I waited two hours in line and the man at window 8 would not even accept my application.

I guessed wrong about too many things.

I put down “Tourism Solar Eclipse” as my reason for going. In Chile, in Zambia, in the Philippines, this is a free pass to the front of the line, as the bureaucrats don’t want to impede scientists.

Not so, this guy. First he had to look up in his Chinese English dictionary what Solar Eclipse meant, and after that it became clear that he had never even thought of the possibility that the moon and the sun might have anything to do with each other and if I thought so, there was something afoot. Maybe astronomy is suspected of being a Falun Gong thing. You don’t get a foreign posting — San Francisco no less — under the age of thirty, even as a clerk, by spending time looking up at the sky.

Then he wanted to know why I checked One Year Multiple Entry rather than Three Months One Entry. I said, well, they cost the same. This is not an argument to be used to Communists, even ones for whom it does not, by decree, matter any longer if a cat is black or white, so long as it catches mice.
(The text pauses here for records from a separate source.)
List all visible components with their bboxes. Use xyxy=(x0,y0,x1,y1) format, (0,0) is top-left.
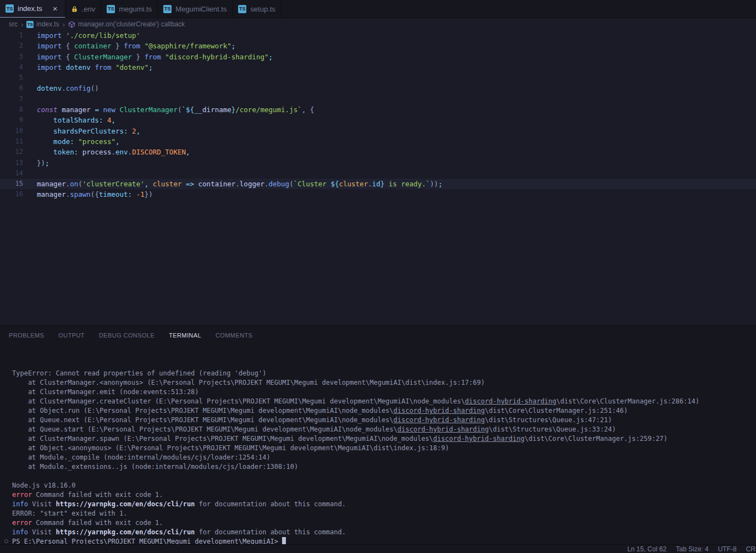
editor-tab-env[interactable]: .env xyxy=(65,0,102,18)
panel-tab-comments[interactable]: COMMENTS xyxy=(216,330,252,341)
terminal-line: error Command failed with exit code 1. xyxy=(12,518,756,528)
code-token: config xyxy=(66,84,91,92)
code-token: ClusterManager xyxy=(74,53,132,61)
code-line-8[interactable]: 8const manager = new ClusterManager(`${_… xyxy=(0,104,756,115)
terminal-text: PS E:\Personal Projects\PROJEKT MEGUMI\M… xyxy=(12,538,278,544)
terminal-line: PS E:\Personal Projects\PROJEKT MEGUMI\M… xyxy=(12,537,756,544)
terminal-url-link[interactable]: https://yarnpkg.com/en/docs/cli/run xyxy=(56,528,195,536)
code-token: "discord-hybrid-sharding" xyxy=(165,53,268,61)
code-line-16[interactable]: 16manager.spawn({timeout: -1}) xyxy=(0,189,756,200)
editor-tab-index-ts[interactable]: TSindex.ts× xyxy=(0,0,65,18)
code-token xyxy=(115,106,120,114)
code-line-13[interactable]: 13}); xyxy=(0,158,756,168)
code-token: . xyxy=(264,180,269,188)
code-content: dotenv.config() xyxy=(37,83,99,93)
terminal-line: info Visit https://yarnpkg.com/en/docs/c… xyxy=(12,528,756,537)
code-token: debug xyxy=(269,180,290,188)
terminal-text: \dist\Core\ClusterManager.js:251:46) xyxy=(485,407,628,414)
terminal-text: at Queue.next (E:\Personal Projects\PROJ… xyxy=(12,416,394,424)
status-item-utf-8[interactable]: UTF-8 xyxy=(718,545,737,553)
code-token xyxy=(37,148,53,156)
editor-tab-megumi-ts[interactable]: TSmegumi.ts xyxy=(101,0,158,18)
status-item-tab-size-4[interactable]: Tab Size: 4 xyxy=(676,545,708,553)
code-token: ; xyxy=(45,159,49,167)
code-token: process xyxy=(82,148,112,156)
code-line-12[interactable]: 12 token: process.env.DISCORD_TOKEN, xyxy=(0,147,756,157)
terminal-text: at Module._compile (node:internal/module… xyxy=(12,454,271,461)
terminal-text: at ClusterManager.<anonymous> (E:\Person… xyxy=(12,379,485,386)
code-token: container xyxy=(198,180,236,188)
terminal-line: at ClusterManager.spawn (E:\Personal Pro… xyxy=(12,434,756,444)
status-item-crlf[interactable]: CRLF xyxy=(746,545,756,553)
terminal-text: at ClusterManager.spawn (E:\Personal Pro… xyxy=(12,435,433,443)
line-number: 10 xyxy=(0,126,23,136)
terminal-url-link[interactable]: https://yarnpkg.com/en/docs/cli/run xyxy=(56,500,195,508)
code-token: container xyxy=(74,42,112,50)
code-token: : xyxy=(70,137,74,146)
terminal-text: \dist\Structures\Queue.js:33:24) xyxy=(489,425,616,433)
panel-tab-problems[interactable]: PROBLEMS xyxy=(9,330,44,341)
code-line-2[interactable]: 2import { container } from "@sapphire/fr… xyxy=(0,41,756,51)
code-content: const manager = new ClusterManager(`${__… xyxy=(37,104,314,115)
terminal-file-link[interactable]: discord-hybrid-sharding xyxy=(433,435,525,443)
status-item-ln-15-col-62[interactable]: Ln 15, Col 62 xyxy=(627,545,666,553)
terminal-file-link[interactable]: discord-hybrid-sharding xyxy=(394,416,485,424)
breadcrumb-item-src[interactable]: src xyxy=(9,20,18,28)
terminal-output[interactable]: TypeError: Cannot read properties of und… xyxy=(0,344,756,544)
breadcrumb-file-label: index.ts xyxy=(36,20,59,28)
command-status-circle-icon xyxy=(4,539,8,543)
code-editor[interactable]: 1import './core/lib/setup'2import { cont… xyxy=(0,30,756,325)
code-content: mode: "process", xyxy=(37,136,120,147)
terminal-file-link[interactable]: discord-hybrid-sharding xyxy=(394,407,485,414)
terminal-file-link[interactable]: discord-hybrid-sharding xyxy=(465,397,556,405)
code-token xyxy=(78,148,82,156)
code-token xyxy=(148,180,153,188)
terminal-line: Node.js v18.16.0 xyxy=(12,481,756,490)
code-line-15[interactable]: 15manager.on('clusterCreate', cluster =>… xyxy=(0,179,756,189)
line-number: 12 xyxy=(0,147,23,157)
line-number: 8 xyxy=(0,104,23,115)
breadcrumb-item-symbol[interactable]: manager.on('clusterCreate') callback xyxy=(68,20,185,28)
panel-tab-debug-console[interactable]: DEBUG CONSOLE xyxy=(99,330,154,341)
code-token xyxy=(37,137,53,146)
typescript-file-icon: TS xyxy=(238,5,246,13)
code-line-5[interactable]: 5 xyxy=(0,73,756,83)
tab-label: index.ts xyxy=(18,4,42,13)
code-line-1[interactable]: 1import './core/lib/setup' xyxy=(0,30,756,41)
code-token: logger xyxy=(240,180,264,188)
code-token: , xyxy=(112,116,116,124)
panel-tab-terminal[interactable]: TERMINAL xyxy=(169,330,201,341)
close-icon[interactable]: × xyxy=(51,4,59,13)
code-content: import dotenv from "dotenv"; xyxy=(37,62,153,73)
tab-bar: TSindex.ts×.envTSmegumi.tsTSMegumiClient… xyxy=(0,0,756,18)
line-number: 13 xyxy=(0,158,23,168)
code-line-6[interactable]: 6dotenv.config() xyxy=(0,83,756,93)
code-token: totalShards xyxy=(53,116,99,124)
code-line-3[interactable]: 3import { ClusterManager } from "discord… xyxy=(0,52,756,62)
code-line-9[interactable]: 9 totalShards: 4, xyxy=(0,115,756,125)
code-token: spawn xyxy=(70,190,91,198)
panel-tab-output[interactable]: OUTPUT xyxy=(58,330,85,341)
terminal-line: at Module._compile (node:internal/module… xyxy=(12,453,756,462)
code-token: "process" xyxy=(78,137,115,146)
breadcrumb-item-file[interactable]: TS index.ts xyxy=(26,20,59,28)
code-line-11[interactable]: 11 mode: "process", xyxy=(0,136,756,147)
code-token xyxy=(62,31,66,40)
code-line-14[interactable]: 14 xyxy=(0,168,756,179)
code-line-7[interactable]: 7 xyxy=(0,94,756,104)
code-token xyxy=(128,127,133,135)
code-token: from xyxy=(145,53,161,61)
terminal-line: at ClusterManager.createCluster (E:\Pers… xyxy=(12,397,756,406)
line-number: 4 xyxy=(0,62,23,73)
terminal-text: at Object.run (E:\Personal Projects\PROJ… xyxy=(12,407,394,414)
code-line-4[interactable]: 4import dotenv from "dotenv"; xyxy=(0,62,756,73)
terminal-text: error xyxy=(12,519,32,527)
editor-tab-setup-ts[interactable]: TSsetup.ts xyxy=(233,0,282,18)
code-line-10[interactable]: 10 shardsPerClusters: 2, xyxy=(0,126,756,136)
line-number: 6 xyxy=(0,83,23,93)
code-content: token: process.env.DISCORD_TOKEN, xyxy=(37,147,190,157)
tab-label: MegumiClient.ts xyxy=(175,5,227,13)
terminal-text: Node.js v18.16.0 xyxy=(12,482,76,489)
terminal-file-link[interactable]: discord-hybrid-sharding xyxy=(398,425,489,433)
editor-tab-megumiclient-ts[interactable]: TSMegumiClient.ts xyxy=(158,0,233,18)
It’s just a different way of thinking. Of course, we are talking about the civil service here. I don’t suppose American apparatchiki think in terms of economy either.

He made me go stand in another line, so I could talk to the lady who had come over behind the desk to tell him what she thought a solar eclipse was. She said I needed to bring her a complete itinerary. She was a bit incredulous, that I was going to be in China this summer and not at the Opening Ceremony. Wants me to prove it. They clearly did not want people at loose ends in Beijing. Or anywhere.
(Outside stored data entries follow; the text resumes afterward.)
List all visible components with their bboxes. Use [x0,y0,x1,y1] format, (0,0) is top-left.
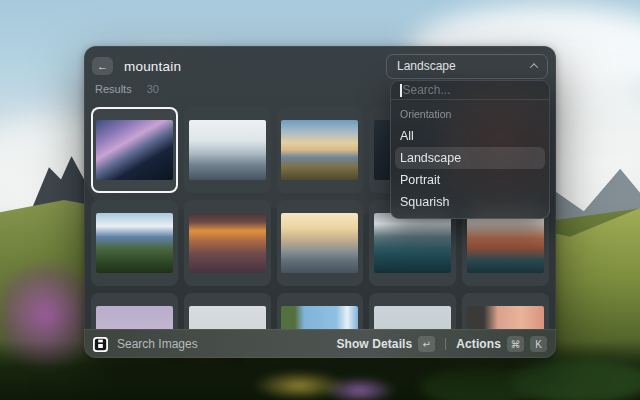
command-key-icon: ⌘ [507,336,524,352]
image-thumbnail [96,306,173,329]
actions-button[interactable]: Actions [456,337,501,351]
footer-divider [445,338,446,350]
image-thumbnail [189,120,266,180]
image-result-cell-night-milky-way-mountains[interactable] [91,107,178,193]
image-search-window: ← mountain Landscape Results 30 Search..… [84,46,556,358]
dropdown-options-list: AllLandscapePortraitSquarish [391,123,549,218]
dropdown-section-label: Orientation [391,100,549,123]
k-key-icon: K [530,336,547,352]
image-thumbnail [281,120,358,180]
results-label: Results [95,83,132,95]
filter-button-label: Landscape [397,59,456,73]
image-result-cell-lavender-sky[interactable] [91,293,178,329]
back-arrow-icon: ← [97,58,108,75]
results-count: 30 [147,83,159,95]
image-thumbnail [467,213,544,273]
dropdown-search-placeholder: Search... [403,83,451,97]
image-thumbnail [189,306,266,329]
chevron-up-icon [530,63,538,71]
dropdown-option-squarish[interactable]: Squarish [395,191,545,213]
wallpaper-yellow-flowers [252,370,347,400]
image-thumbnail [96,120,173,180]
orientation-filter-button[interactable]: Landscape [386,54,548,79]
image-result-cell-green-cliff-blue-sky[interactable] [277,293,364,329]
window-header: ← mountain Landscape [92,53,548,79]
image-result-cell-pale-blue-sky[interactable] [369,293,456,329]
image-result-cell-pale-cloudy-sky[interactable] [184,293,271,329]
image-thumbnail [374,306,451,329]
orientation-dropdown-panel: Search... Orientation AllLandscapePortra… [390,80,550,219]
image-result-cell-forest-valley-peaks[interactable] [91,200,178,286]
image-result-cell-hazy-sunset-ridges[interactable] [277,200,364,286]
search-query-input[interactable]: mountain [124,59,181,74]
dropdown-option-portrait[interactable]: Portrait [395,169,545,191]
desktop: ← mountain Landscape Results 30 Search..… [0,0,640,400]
image-thumbnail [374,213,451,273]
image-thumbnail [467,306,544,329]
dropdown-search-input[interactable]: Search... [391,81,549,99]
enter-key-icon: ↵ [418,336,435,352]
image-thumbnail [281,213,358,273]
results-bar: Results 30 [95,82,159,96]
dropdown-option-all[interactable]: All [395,125,545,147]
image-result-cell-snowy-peaks-clouds[interactable] [184,107,271,193]
image-result-cell-pink-sunset-rock[interactable] [462,293,549,329]
show-details-button[interactable]: Show Details [336,337,412,351]
extension-name: Search Images [117,337,198,351]
unsplash-logo-icon [93,337,108,352]
text-caret [400,84,402,97]
window-footer: Search Images Show Details ↵ Actions ⌘ K [84,329,556,358]
image-result-cell-sunlit-rock-spires[interactable] [184,200,271,286]
image-thumbnail [96,213,173,273]
dropdown-option-landscape[interactable]: Landscape [395,147,545,169]
image-result-cell-sunset-lake-mountains[interactable] [277,107,364,193]
wallpaper-bush [510,358,640,400]
image-thumbnail [189,213,266,273]
image-thumbnail [281,306,358,329]
back-button[interactable]: ← [92,57,113,75]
The next time I went, I brought a folder with all the printouts from my hotel reservations on Travelocity and a printout of the pdf describing Eclipse City and all. The lady was entirely dismissive. She said, “What for you want to go to Urumqi” and did not even listen to my reply. She said of all the printouts: “This is not itinerary. Anyone can type this.”

I asked her directly if independent travel was permitted in China. She said directly, no. If that is truly the case, it hasn’t been mentioned in Rough Guide.

She said she knew because she used to work for CITS. She wanted an itinerary from CITS describing my participation in a group tour, and nothing else counted.

After a couple of weeks of email with Eclipse City, I had a document in Chinese from CITS explaining that I was going where I was going. I had to trim our trip down to 30 days because everyone now agrees that visas for longer than 30 days are not granted, at least until the Olympics have passed.

But this time I did what I should have done in the first place: I went to a travel agent. In one week, for only an extra $30 handling fee and $15 FedEx, Dave and I had our visas to China. There was no charge for a “rush” order, though it came through that fast.

The FedEx fee was because China Travel Service sent our passports to Los Angeles, where they have better relations with the consulate. Angela, at China Travel Service, knew exactly what she wanted to know. “What window did you go to?” she asked me. By which she meant to ask, what individual did you talk to and did that person have prejudices that might interfere with the issuance of the document. In the end, it was better to try another office.

So bookmark this as the place to get your Chinese travel plans:

China Travel Service
930 Montgomery Street #501
San Francisco 94133

As a final irony, completely without asking, the Los Angeles consulate gave us a 60 day visa, good 6 months. But we’ve already got non-refundable tickets to leave Shanghai on Day 30; it would cost $500 to change that.

There is one other item on the agenda for summer. Our friend Dan, whom we met on the train in 1999 is getting married in Craiova at the end of August. Unfortunately Digidesign has made a product release schedule that requires Dave not to take the whole summer off; therefore I am going to see Dan on my own. I have also allowed some time to go see our friends in Iasi and Bucharest before coming home just in time for the rehearsal dinner of Dave’s cousin Ryan, who is getting married on September 14. Ever since they made it legal for boys and girls to get married, they all seem to want to do it.